Page layout parsing data
= Beginning of Section =
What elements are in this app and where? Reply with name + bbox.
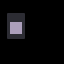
button[interactable] (7, 13, 25, 39)
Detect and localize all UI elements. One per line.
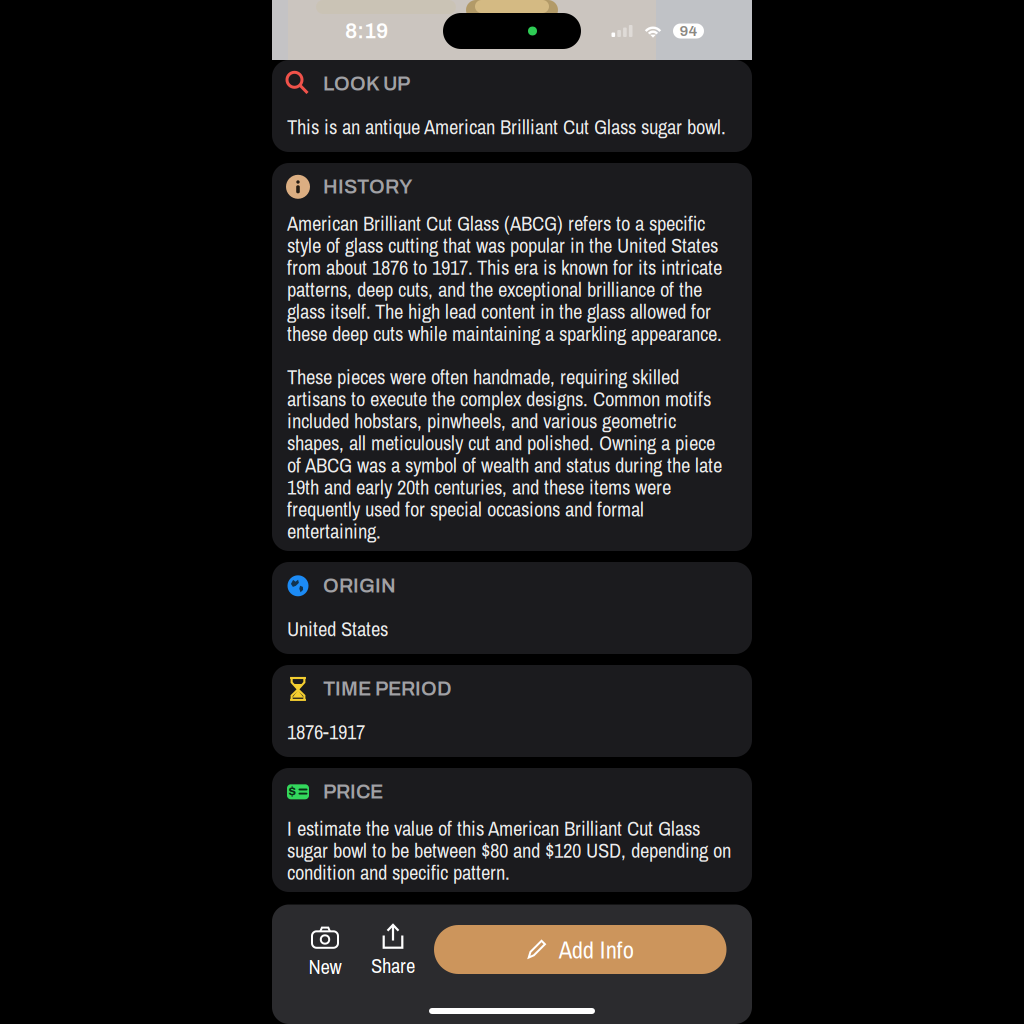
staticText: 1876-1917 xyxy=(287,718,365,746)
staticText: $ xyxy=(288,784,296,799)
staticText: New xyxy=(308,952,342,980)
staticText: TIME PERIOD xyxy=(323,678,452,700)
staticText: Share xyxy=(371,952,415,979)
staticText: American Brilliant Cut Glass (ABCG) refe… xyxy=(287,209,722,347)
staticText: ORIGIN xyxy=(323,575,396,597)
staticText: LOOK UP xyxy=(323,73,410,95)
staticText: I estimate the value of this American Br… xyxy=(287,814,731,886)
staticText: PRICE xyxy=(323,781,383,803)
staticText: 8:19 xyxy=(345,19,388,43)
staticText: These pieces were often handmade, requir… xyxy=(287,363,734,545)
staticText: HISTORY xyxy=(323,176,413,198)
staticText: Add Info xyxy=(559,933,634,966)
button[interactable]: Add Info xyxy=(434,925,726,974)
staticText: 94 xyxy=(680,23,698,39)
staticText: This is an antique American Brilliant Cu… xyxy=(287,113,726,141)
button[interactable]: New xyxy=(272,904,357,980)
staticText: United States xyxy=(287,615,388,643)
button[interactable]: Share xyxy=(357,904,425,979)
= End of Section =
• YOUR ASSIGNMENT: All lines of the records above with the word "elements" in them are to be copied.

• SOLVED PROBLEM:
What elements are in this app and where? Reply with name + bbox.
Detect and localize all UI elements. One per line.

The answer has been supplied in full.